Prompt »
Transcribe each line of the material exactly as it stands.

************

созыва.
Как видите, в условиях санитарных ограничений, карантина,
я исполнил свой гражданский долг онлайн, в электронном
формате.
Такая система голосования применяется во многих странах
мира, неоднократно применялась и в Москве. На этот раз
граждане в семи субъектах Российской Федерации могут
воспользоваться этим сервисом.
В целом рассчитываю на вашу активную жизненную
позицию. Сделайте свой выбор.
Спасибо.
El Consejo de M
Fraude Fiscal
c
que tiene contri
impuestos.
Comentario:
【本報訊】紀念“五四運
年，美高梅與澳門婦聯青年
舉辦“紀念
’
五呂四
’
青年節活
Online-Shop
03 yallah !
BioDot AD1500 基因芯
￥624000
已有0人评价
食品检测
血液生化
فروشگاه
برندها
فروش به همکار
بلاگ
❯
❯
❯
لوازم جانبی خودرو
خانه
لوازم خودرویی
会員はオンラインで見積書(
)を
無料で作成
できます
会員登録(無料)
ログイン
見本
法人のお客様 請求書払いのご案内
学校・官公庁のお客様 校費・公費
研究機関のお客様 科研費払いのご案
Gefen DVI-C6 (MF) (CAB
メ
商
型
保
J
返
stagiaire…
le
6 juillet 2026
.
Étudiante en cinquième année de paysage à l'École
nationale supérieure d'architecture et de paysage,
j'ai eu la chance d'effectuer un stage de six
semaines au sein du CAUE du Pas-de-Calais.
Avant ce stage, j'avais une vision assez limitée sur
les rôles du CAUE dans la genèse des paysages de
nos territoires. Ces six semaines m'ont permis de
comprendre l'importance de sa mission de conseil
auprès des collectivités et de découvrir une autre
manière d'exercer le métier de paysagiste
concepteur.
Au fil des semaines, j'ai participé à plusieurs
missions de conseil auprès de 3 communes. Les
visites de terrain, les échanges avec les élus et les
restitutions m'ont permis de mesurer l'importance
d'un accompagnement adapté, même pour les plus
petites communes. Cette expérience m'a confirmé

************

Result of the task »
созыва.
Как видите, в условиях санитарных ограничений, карантина,
я исполнил свой гражданский долг онлайн, в электронном
формате.
Такая система голосования применяется во многих странах
мира, неоднократно применялась и в Москве. На этот раз
граждане в семи субъектах Российской Федерации могут
воспользоваться этим сервисом.
В целом рассчитываю на вашу активную жизненную
позицию. Сделайте свой выбор.
Спасибо.
El Consejo de M
Fraude Fiscal
c
que tiene contri
impuestos.
Comentario:
【本報訊】紀念“五四運
年，美高梅與澳門婦聯青年
舉辦“紀念
’
五呂四
’
青年節活
Online-Shop
03 yallah !
BioDot AD1500 基因芯
￥624000
已有0人评价
食品检测
血液生化
فروشگاه
برندها
فروش به همکار
بلاگ
❯
❯
❯
لوازم جانبی خودرو
خانه
لوازم خودرویی
会員はオンラインで見積書(
)を
無料で作成
できます
会員登録(無料)
ログイン
見本
法人のお客様 請求書払いのご案内
学校・官公庁のお客様 校費・公費
研究機関のお客様 科研費払いのご案
Gefen DVI-C6 (MF) (CAB
メ
商
型
保
J
返
stagiaire…
le
6 juillet 2026
.
Étudiante en cinquième année de paysage à l'École
nationale supérieure d'architecture et de paysage,
j'ai eu la chance d'effectuer un stage de six
semaines au sein du CAUE du Pas-de-Calais.
Avant ce stage, j'avais une vision assez limitée sur
les rôles du CAUE dans la genèse des paysages de
nos territoires. Ces six semaines m'ont permis de
comprendre l'importance de sa mission de conseil
auprès des collectivités et de découvrir une autre
manière d'exercer le métier de paysagiste
concepteur.
Au fil des semaines, j'ai participé à plusieurs
missions de conseil auprès de 3 communes. Les
visites de terrain, les échanges avec les élus et les
restitutions m'ont permis de mesurer l'importance
d'un accompagnement adapté, même pour les plus
petites communes. Cette expérience m'a confirmé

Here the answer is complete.